(DATASET RECORDS)

----------------

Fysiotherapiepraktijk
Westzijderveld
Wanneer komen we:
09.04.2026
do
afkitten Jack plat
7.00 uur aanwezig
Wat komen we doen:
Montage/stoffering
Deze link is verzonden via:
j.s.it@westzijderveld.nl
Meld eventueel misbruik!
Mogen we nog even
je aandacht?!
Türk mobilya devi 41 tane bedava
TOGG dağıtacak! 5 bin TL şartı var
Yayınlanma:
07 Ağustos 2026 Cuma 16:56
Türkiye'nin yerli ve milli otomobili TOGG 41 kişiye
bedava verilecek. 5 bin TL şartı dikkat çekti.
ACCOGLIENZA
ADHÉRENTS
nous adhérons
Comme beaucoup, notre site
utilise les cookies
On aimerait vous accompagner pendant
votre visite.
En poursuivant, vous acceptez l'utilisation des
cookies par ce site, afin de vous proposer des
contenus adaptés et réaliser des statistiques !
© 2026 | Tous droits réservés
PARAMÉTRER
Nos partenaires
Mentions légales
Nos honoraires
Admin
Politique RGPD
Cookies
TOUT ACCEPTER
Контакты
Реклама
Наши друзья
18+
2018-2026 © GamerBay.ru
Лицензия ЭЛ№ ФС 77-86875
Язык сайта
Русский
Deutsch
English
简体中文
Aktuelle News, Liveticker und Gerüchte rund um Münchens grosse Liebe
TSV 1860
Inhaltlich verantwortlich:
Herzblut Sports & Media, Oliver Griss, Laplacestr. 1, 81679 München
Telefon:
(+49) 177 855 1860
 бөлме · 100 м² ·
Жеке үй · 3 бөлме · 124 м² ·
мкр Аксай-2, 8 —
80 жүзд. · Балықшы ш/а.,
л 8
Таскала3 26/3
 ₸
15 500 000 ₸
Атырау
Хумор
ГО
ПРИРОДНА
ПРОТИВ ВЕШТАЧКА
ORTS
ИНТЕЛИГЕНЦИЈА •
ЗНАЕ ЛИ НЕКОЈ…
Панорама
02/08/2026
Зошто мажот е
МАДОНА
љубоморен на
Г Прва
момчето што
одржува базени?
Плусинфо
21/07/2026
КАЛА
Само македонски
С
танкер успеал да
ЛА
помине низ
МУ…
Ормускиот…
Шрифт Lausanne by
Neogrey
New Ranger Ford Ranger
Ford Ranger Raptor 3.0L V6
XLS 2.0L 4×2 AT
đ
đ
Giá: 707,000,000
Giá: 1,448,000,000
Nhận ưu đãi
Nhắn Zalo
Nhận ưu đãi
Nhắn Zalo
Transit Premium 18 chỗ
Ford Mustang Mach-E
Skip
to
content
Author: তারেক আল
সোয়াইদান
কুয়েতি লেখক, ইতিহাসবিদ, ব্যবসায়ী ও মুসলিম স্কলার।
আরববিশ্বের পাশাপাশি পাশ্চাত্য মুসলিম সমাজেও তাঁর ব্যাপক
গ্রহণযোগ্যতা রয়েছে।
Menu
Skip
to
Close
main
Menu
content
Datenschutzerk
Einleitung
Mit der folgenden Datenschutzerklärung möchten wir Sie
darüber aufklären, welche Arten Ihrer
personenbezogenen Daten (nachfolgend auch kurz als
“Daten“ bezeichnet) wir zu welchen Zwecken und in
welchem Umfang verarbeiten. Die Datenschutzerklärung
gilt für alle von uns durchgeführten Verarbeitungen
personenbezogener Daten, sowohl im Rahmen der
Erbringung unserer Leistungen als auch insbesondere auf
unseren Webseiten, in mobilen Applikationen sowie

----------------

(YOUR TASK) Using the records above, report each line with the string "şartı".

(YOUR RESPONSE)
TOGG dağıtacak! 5 bin TL şartı var
bedava verilecek. 5 bin TL şartı dikkat çekti.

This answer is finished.